金属部品や木製トランサム周辺に海水が残ったままになると、腐食や劣化につながる可能性があります。
十分乾燥させてから保管する
濡れた状態で長期間収納すると、木材への水分侵入やカビ、接着部分の劣化につながることがあります。
使用後は十分乾燥させてから保管しましょう。
高温と直射日光を避ける
紫外線や高温はチューブ生地や接着剤の劣化を促進する原因になります。
真夏の車内や直射日光が長時間当たる場所へ放置するのは避け、できるだけ風通しがよく温度変化の少ない場所で保管するのが理想です。
ゴムボートのトランサム修理では素材と損傷状態の確認が重要
ゴムボートのトランサム修理で重要なのは、剥がれた場所へ接着剤を塗ることではなく、まず原因と損傷状態を正確に確認することです。

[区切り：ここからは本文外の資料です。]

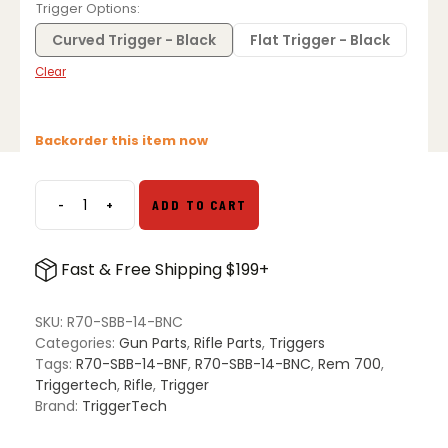
Trigger Options
Curved Trigger - Black
Flat Trigger - Black
Clear
Backorder this item now
-
+
ADD TO CART
TriggerTech
Primary
Rem
Fast & Free Shipping $199+
700
Bottom
Safety
SKU:
R70-SBB-14-BNC
quantity
Categories:
Gun Parts
,
Rifle Parts
,
Triggers
Tags:
R70-SBB-14-BNF
,
R70-SBB-14-BNC
,
Rem 700
,
Triggertech
,
Rifle
,
Trigger
Brand:
TriggerTech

チューブがPVCなのかCSM系素材なのかを確認するだけでなく、木製トランサムやゴム製フィッティングなど、接着する両側の材質まで確認する必要があります。
また、接着剤の種類、混合比、塗布回数、下地処理、圧着方法、硬化時間などは製品によって異なります。

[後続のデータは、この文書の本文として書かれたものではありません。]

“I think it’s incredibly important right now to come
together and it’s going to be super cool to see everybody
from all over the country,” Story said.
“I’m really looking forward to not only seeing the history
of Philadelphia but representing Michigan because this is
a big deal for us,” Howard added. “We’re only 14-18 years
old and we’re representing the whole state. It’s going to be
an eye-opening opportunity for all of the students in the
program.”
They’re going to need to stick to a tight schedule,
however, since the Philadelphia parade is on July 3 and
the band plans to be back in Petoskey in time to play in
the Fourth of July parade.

実際に修理する際は、使用するゴムボートと補修材のメーカーが指定する方法を最優先してください。
トランサムは船外機を支え、航行中の推進力を受け止める重要な構造部分です。
広範囲の剥離や木製トランサムの腐食、チューブ生地そのものの劣化などがある場合は、無理にDIYで修理せず、メーカーや専門修理業者へ相談することが安全につながります。
以上、ゴムボートのトランサム修理についてでした。
最後までお読みいただき、ありがとうございました。